(Investir au Cameroun) – Le Cameroun dispose désormais de suffisamment de recul pour mesurer les effets de la taxe sur le mobile money instaurée le 1er janvier 2022. Selon un rapport du Fonds monétaire international (FMI), Taxing Mobile Money: Theory and Evidence, consulté par Investir au Cameroun, ce prélèvement de 0,2 % sur chaque opération de transfert et de retrait a profondément modifié l’économie des transactions électroniques dans un pays où le mobile money représentait déjà près de 50 % du PIB en volume en 2020.
La loi de finances 2022 a introduit une taxe proportionnelle de 0,2 % appliquée à l’envoi comme au retrait, de sorte qu’un cycle complet transfert puis retrait supporte une pression fiscale cumulée de 0,4 %. Sont toutefois exclus de cette taxe les virements bancaires, les dépôts dans les portefeuilles électroniques, les paiements aux marchands enregistrés, ainsi que les transactions destinées au règlement des impôts et taxes. En 2025, ce cadre a été alourdi par l’introduction d’un forfait fixe de 4 FCFA par transaction, qui s’ajoute à la taxe initiale.
Des coûts de transaction multipliés, jusqu’à +400 %
Selon le FMI, l’introduction de la taxe de 0,2 % n’a pas modifié la grille tarifaire des opérateurs pour les transferts, qui restait fixée à 1 % pour les montants de 50 à 6 500 FCFA, puis progressive (de 50 à 500 FCFA) pour les transactions jusqu’à 1 million FCFA. En revanche, son application a fortement relevé le coût total pour les usagers (frais de l’opérateur plus taxe).
Dans les faits, les transactions les plus petites ont vu leurs coûts augmenter d’environ 20 %, tandis que, dans les tranches les plus élevées, la hausse atteint 400 %, indique le rapport du FMI. L’institution précise par exemple : « dans la tranche 50 001-80 000 FCFA, la taxe s’élève à 100–160 FCFA, soit l’équivalent ou le double du tarif initial (100 FCFA). Dans la tranche supérieure 500 001-1 000 000 FCFA, la taxe représente 1 000 à 2 000 FCFA, soit 2 à 4 fois le coût préexistant (500 FCFA) ».
Des retraits renchéris malgré des ajustements tarifaires limités
Pour les retraits en espèces (« cash-outs »), les frais appliqués par les opérateurs, déjà plus élevés que ceux prélevés sur les transferts, n’ont connu que de très légères réductions après l’introduction de la taxe. Deux tranches seulement ont été ajustées : le coût est passé de 180 à 175 FCFA pour les retraits compris entre 6 500 et 10 000 FCFA, et de 1 350 à 1 300 FCFA pour ceux situés dans la tranche 50 001 à 80 000 FCFA.
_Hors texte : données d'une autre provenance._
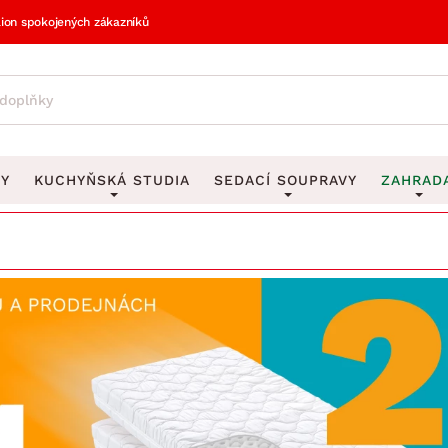
lion spokojených zákazníků
VY
KUCHYŇSKÁ STUDIA
SEDACÍ SOUPRAVY
ZAHRAD
vy
DEKORACE
Sedací soupravy do U
UKLÁDÁNÍ 
y
Obrazy
Věšáky na klí
avy
Rohové sedací soupravy
Zahr
Zrcadla
Stojany na de
tavy
Sedací soupravy 3-2-1
Z
la
Hodiny
Stojany na no
avy
Sedací soupravy na míru
Vázy
Stojany na ob
vy
Za
Zobrazit vše
Zobrazit vše
avy
Z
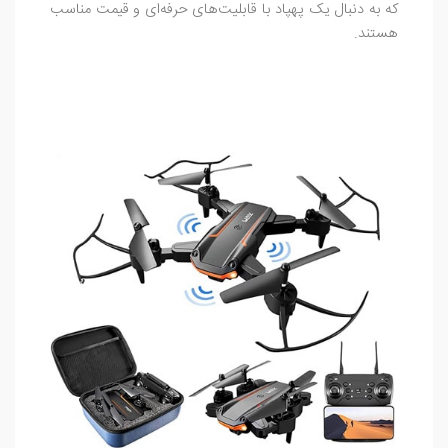
که به دنبال یک پهپاد با قابلیت‌های حرفه‌ای و قیمت مناسب
هستند.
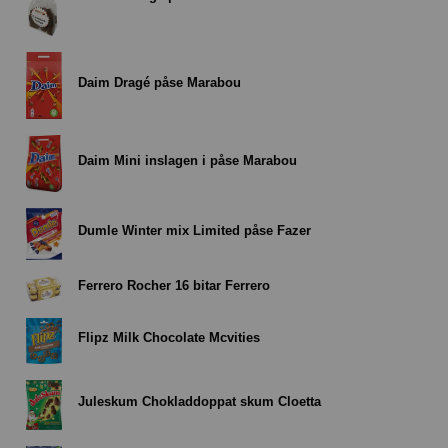
Daim Dragé påse Marabou
Daim Mini inslagen i påse Marabou
Dumle Winter mix Limited påse Fazer
Ferrero Rocher 16 bitar Ferrero
Flipz Milk Chocolate Mcvities
Juleskum Chokladdoppat skum Cloetta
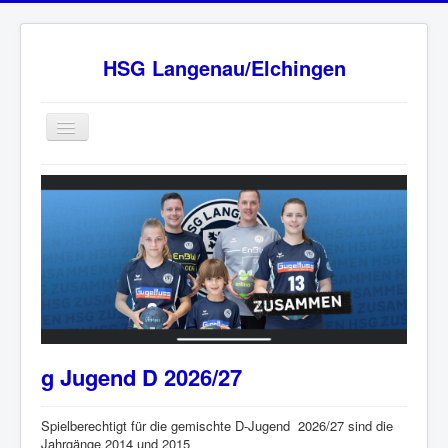
HSG Langenau/Elchingen
Home
BW Oberliga Staffel 2
Verein
Sponsoren
HSG - Fanshop
News
g Jugend D 2026/27
Ansprechpartner
Impressum
Spielberechtigt für die gemischte D-Jugend 2026/27 sind die
Jahrgänge 2014 und 2015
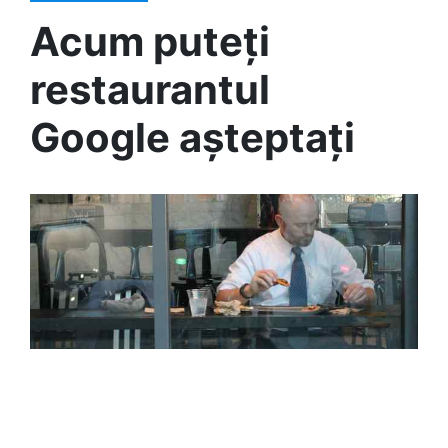
Acum puteți
restaurantul
Google așteptați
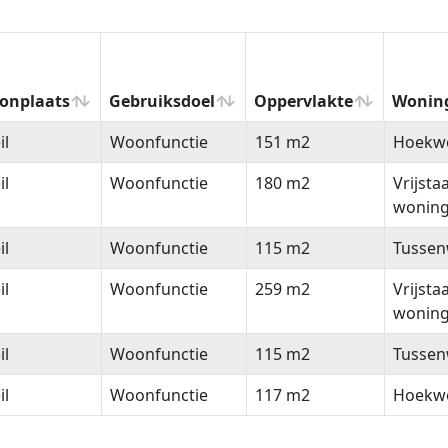
onplaats
Gebruiksdoel
Oppervlakte
Wonin
onplaats
Gebruiksdoel
Oppervlakte
Wonin
il
Woonfunctie
151 m2
Hoekw
il
Woonfunctie
180 m2
Vrijsta
wonin
il
Woonfunctie
115 m2
Tussen
il
Woonfunctie
259 m2
Vrijsta
wonin
il
Woonfunctie
115 m2
Tussen
il
Woonfunctie
117 m2
Hoekw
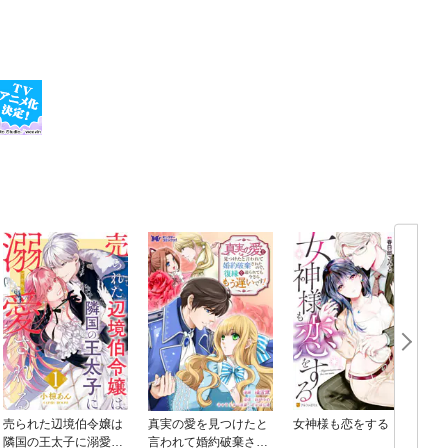
売られた辺境伯令嬢は
真実の愛を見つけたと
女神様も恋をする
隣国の王太子に溺愛さ
言われて婚約破棄され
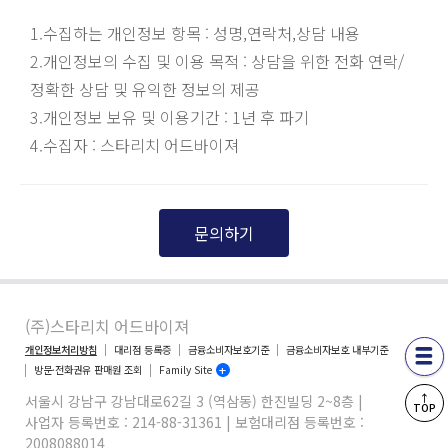
1.수집하는 개인정보 항목 : 성명,연락처,상담 내용
2.개인정보의 수집 및 이용 목적 : 상담을 위한 전화 연락/
정확한 상담 및 유익한 정보의 제공
3.개인정보 보유 및 이용기간 : 1년 후 파기
4.수집자 : 스타리치 어드바이져
문의하기
(주)스타리치 어드바이져
개인정보처리방침
대리점 등록증
금융소비자보호기준
금융소비자보호 내부기준
방문·전화권유 판매원 조회
Family Site
↑
서울시 강남구 강남대로62길 3 (역삼동) 한진빌딩 2~8층 |
TOP
사업자 등록번호 : 214-88-31361 | 보험대리점 등록번호 :
2008088014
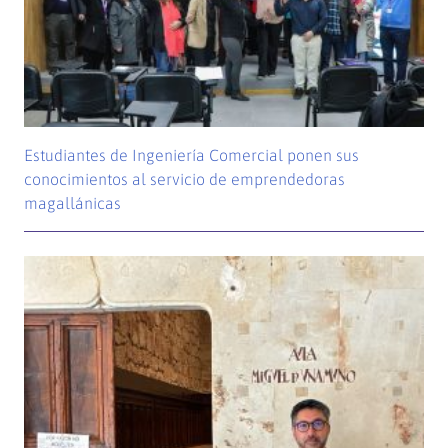
Estudiantes de Ingeniería Comercial ponen sus
conocimientos al servicio de emprendedoras
magallánicas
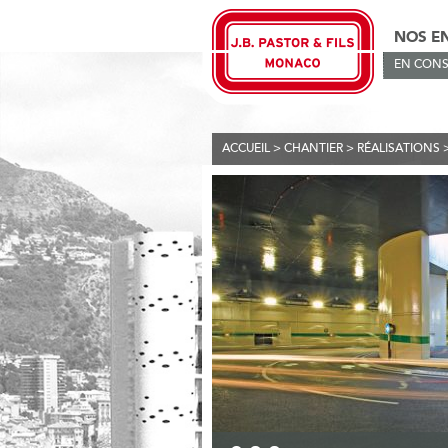
NOS E
EN CONS
ACCUEIL
>
CHANTIER
>
RÉALISATIONS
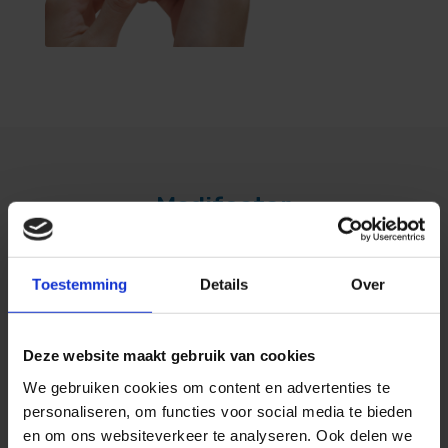
Medifactor
Wat vindt STC Ede
Toestemming
Details
Over
Deze website maakt gebruik van cookies
We gebruiken cookies om content en advertenties te
personaliseren, om functies voor social media te bieden
en om ons websiteverkeer te analyseren. Ook delen we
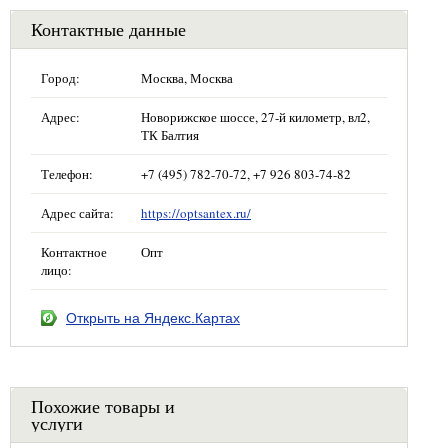
Контактные данные
Город:
Москва, Москва
Адрес:
Новорижское шоссе, 27-й километр, вл2,
ТК Балтия
Телефон:
+7 (495) 782-70-72, +7 926 803-74-82
Адрес сайта:
https://optsantex.ru/
Контактное
Опт
лицо:
Открыть на Яндекс.Картах
Похожие товары и
услуги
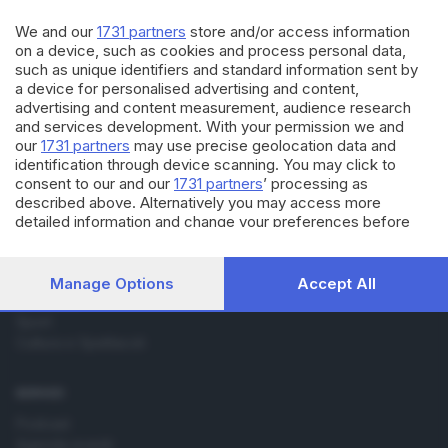
Ghedi, i caccia della Nato per
l’esercitazione «nucleare»
We and our
1731 partners
store and/or access information
di
Gianluca Gallinari
on a device, such as cookies and process personal data,
such as unique identifiers and standard information sent by
a device for personalised advertising and content,
advertising and content measurement, audience research
and services development. With your permission we and
our
1731 partners
may use precise geolocation data and
identification through device scanning. You may click to
Editoriale Bresciana S.p.A.
consent to our and our
1731 partners
’ processing as
Via Solferino 22, 25121 Brescia
described above. Alternatively you may access more
detailed information and change your preferences before
consenting or to refuse consenting. Please note that some
RUBRICHE
processing of your personal data may not require your
consent, but you have a right to object to such processing.
Cronaca
Manage Options
Accept All
Your preferences will apply to this website only. You can
Economia
change your preferences or withdraw your consent at any
Sport
time by returning to this site and clicking the
privacy policy
Cultura e Spettacoli
button at the bottom of the webpage.
SERVIZI
Podcast
Agenda eventi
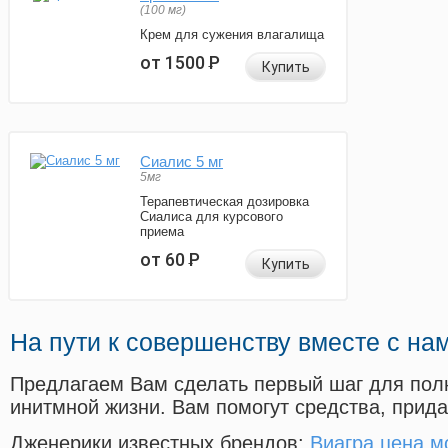
(100 мг)
Крем для сужения влагалища
от 1500
Р
Купить
Сиалис 5 мг
5мг
Терапевтическая дозировка
Сиалиса для курсового
приема
от 60
Р
Купить
На пути к совершенству вместе с на
Предлагаем Вам сделать первый шаг для пол
инитмной жизни. Вам помогут средства, прид
Дженерики известных брендов:
Виагра цена м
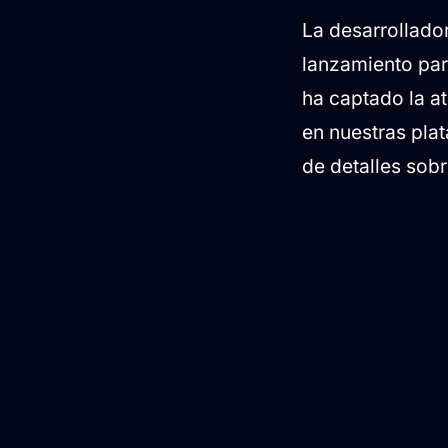
La desarrollado
lanzamiento pa
ha captado la at
en nuestras pla
de detalles sob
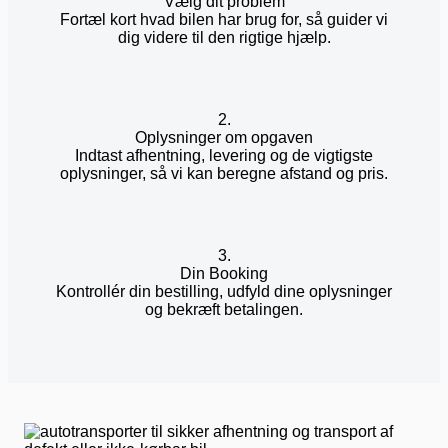
Vælg dit problem
Fortæl kort hvad bilen har brug for, så guider vi
dig videre til den rigtige hjælp.
2.
Oplysninger om opgaven
Indtast afhentning, levering og de vigtigste
oplysninger, så vi kan beregne afstand og pris.
3.
Din Booking
Kontrollér din bestilling, udfyld dine oplysninger
og bekræft betalingen.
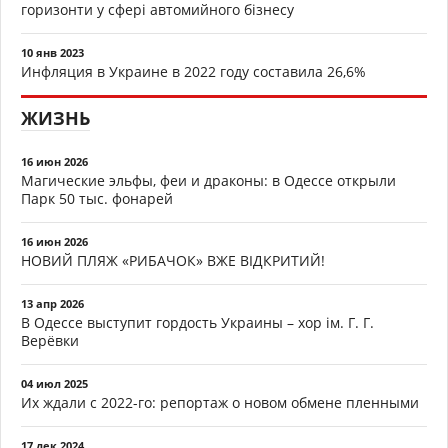
горизонти у сфері автомийного бізнесу
10 янв 2023
Инфляция в Украине в 2022 году составила 26,6%
ЖИЗНЬ
16 июн 2026
Магические эльфы, феи и драконы: в Одессе открыли
Парк 50 тыс. фонарей
16 июн 2026
НОВИЙ ПЛЯЖ «РИБАЧОК» ВЖЕ ВІДКРИТИЙ!
13 апр 2026
В Одессе выступит гордость Украины – хор ім. Г. Г.
Верёвки
04 июл 2025
Их ждали с 2022-го: репортаж о новом обмене пленными
17 дек 2024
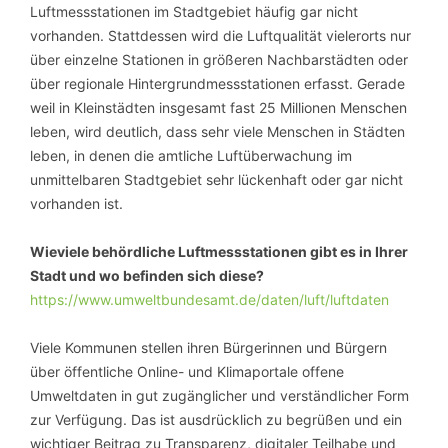
Luftmessstationen im Stadtgebiet häufig gar nicht
vorhanden. Stattdessen wird die Luftqualität vielerorts nur
über einzelne Stationen in größeren Nachbarstädten oder
über regionale Hintergrundmessstationen erfasst. Gerade
weil in Kleinstädten insgesamt fast 25 Millionen Menschen
leben, wird deutlich, dass sehr viele Menschen in Städten
leben, in denen die amtliche Luftüberwachung im
unmittelbaren Stadtgebiet sehr lückenhaft oder gar nicht
vorhanden ist.
Wieviele behördliche Luftmessstationen gibt es in Ihrer
Stadt und wo befinden sich diese?
https://www.umweltbundesamt.de/daten/luft/luftdaten
Viele Kommunen stellen ihren Bürgerinnen und Bürgern
über öffentliche Online- und Klimaportale offene
Umweltdaten in gut zugänglicher und verständlicher Form
zur Verfügung. Das ist ausdrücklich zu begrüßen und ein
wichtiger Beitrag zu Transparenz, digitaler Teilhabe und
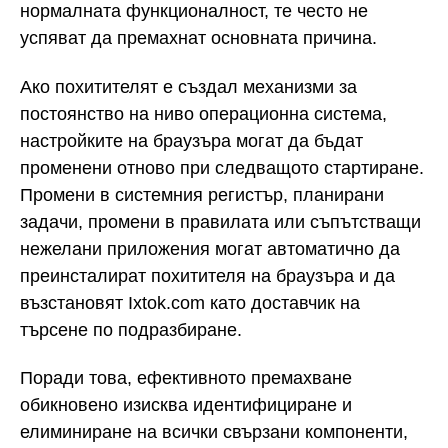
нормалната функционалност, те често не
успяват да премахнат основната причина.
Ако похитителят е създал механизми за
постоянство на ниво операционна система,
настройките на браузъра могат да бъдат
променени отново при следващото стартиране.
Промени в системния регистър, планирани
задачи, промени в правилата или съпътстващи
нежелани приложения могат автоматично да
преинсталират похитителя на браузъра и да
възстановят Ixtok.com като доставчик на
търсене по подразбиране.
Поради това, ефективното премахване
обикновено изисква идентифициране и
елиминиране на всички свързани компоненти,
Ces corrections marginales n’ont toutefois pas suffi à neutraliser l’effet de la taxe proportionnelle de 0,2 %. Au total, le coût global d’un retrait (frais de l’opérateur plus taxe) a augmenté de 4 % à 28 %, selon le montant de l’opération.
Un risque pour l’inclusion financière, selon le FMI
Dans un rapport publié en mars 2022, au lendemain de l’institution de la TTA au Cameroun, le FMI alerte sur les effets redistributifs de cette fiscalité sectorielle. L’institution de Bretton Woods estime que « taxer l’argent mobile peut être fiscalement inéquitable et entraver le faible niveau actuel d’inclusion financière ».
Elle souligne que « les segments pauvres et non bancarisés de la population, qui vivent souvent dans des zones rurales et sont confrontés à des coûts de transaction élevés de la part des banques formelles, sont négativement affectés par la mesure ». Autrement dit, la combinaison d’une taxe proportionnelle, d’un forfait fixe par transaction et de frais de retrait déjà élevés renchérit un outil de paiement devenu central pour les ménages et les acteurs économiques les plus dépendants des services financiers mobiles.